→ **The problem**:
Looking at the data below, report how many lines contain "Done", with no other words.

Stored items from a collection
═══
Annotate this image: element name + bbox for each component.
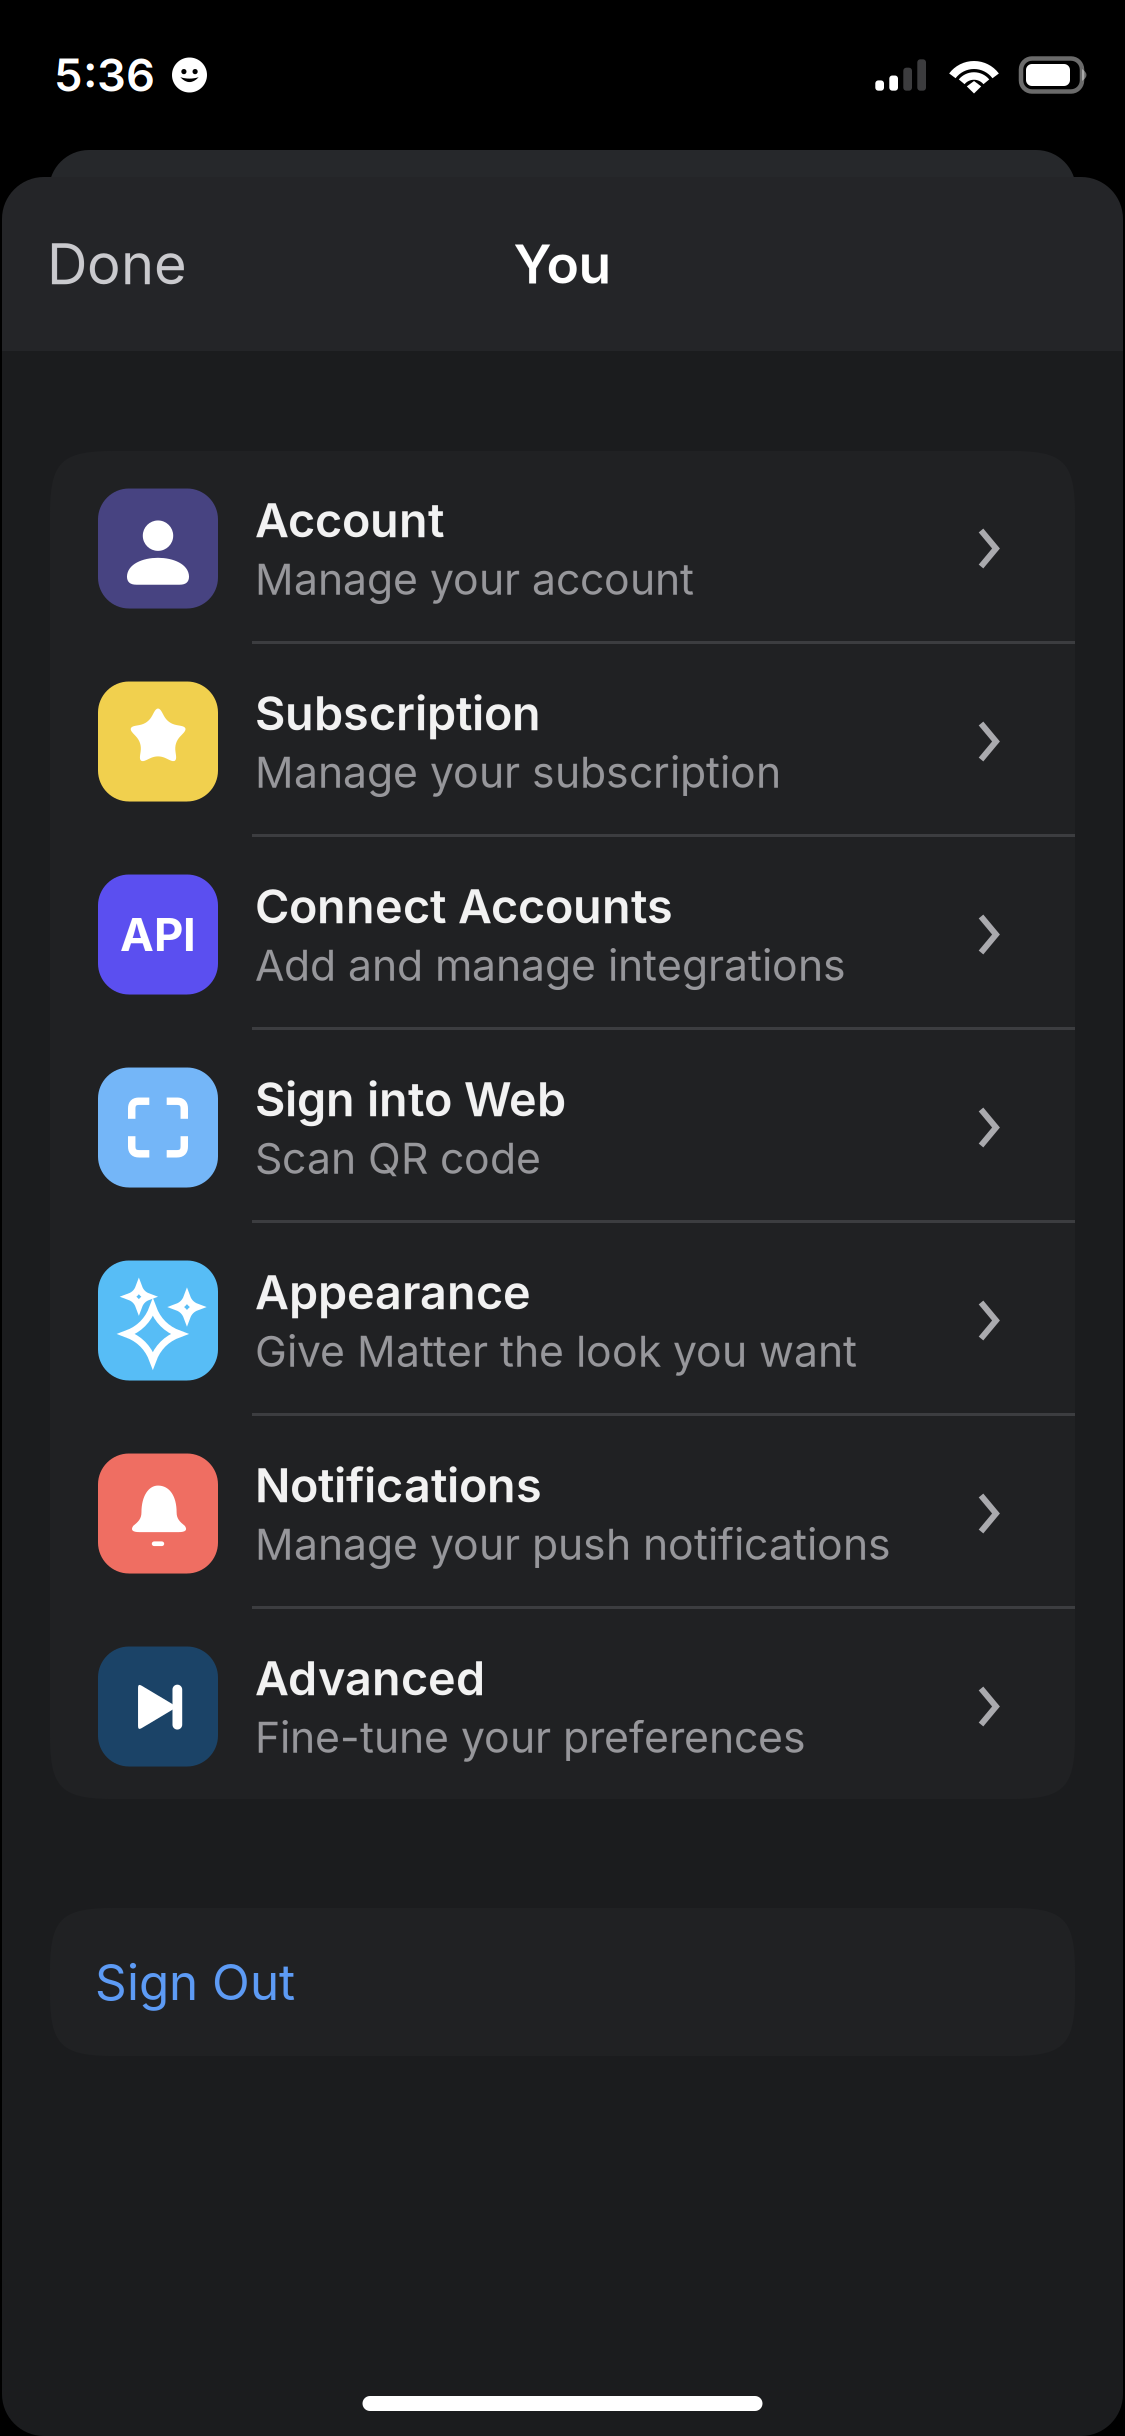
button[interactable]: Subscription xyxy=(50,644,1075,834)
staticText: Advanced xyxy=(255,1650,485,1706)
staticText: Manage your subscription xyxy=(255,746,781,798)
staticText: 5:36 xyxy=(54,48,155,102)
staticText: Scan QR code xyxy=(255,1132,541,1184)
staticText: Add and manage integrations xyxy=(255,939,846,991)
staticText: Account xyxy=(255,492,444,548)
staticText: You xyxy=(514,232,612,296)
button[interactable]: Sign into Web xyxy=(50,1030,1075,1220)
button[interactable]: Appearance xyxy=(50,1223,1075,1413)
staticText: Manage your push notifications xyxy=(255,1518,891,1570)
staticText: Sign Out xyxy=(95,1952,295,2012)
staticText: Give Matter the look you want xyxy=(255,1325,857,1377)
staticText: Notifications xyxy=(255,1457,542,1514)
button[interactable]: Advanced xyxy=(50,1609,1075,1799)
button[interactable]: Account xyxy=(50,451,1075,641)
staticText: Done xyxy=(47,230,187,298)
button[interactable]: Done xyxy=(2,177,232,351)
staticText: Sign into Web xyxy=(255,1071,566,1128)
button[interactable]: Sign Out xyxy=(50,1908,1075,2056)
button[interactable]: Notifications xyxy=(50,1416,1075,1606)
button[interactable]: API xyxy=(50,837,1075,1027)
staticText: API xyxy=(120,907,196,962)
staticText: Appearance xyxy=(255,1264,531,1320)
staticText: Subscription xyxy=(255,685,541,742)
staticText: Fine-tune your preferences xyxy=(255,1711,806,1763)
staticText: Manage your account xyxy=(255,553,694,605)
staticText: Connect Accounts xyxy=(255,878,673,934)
═══
→ **Response to the exercise**:
2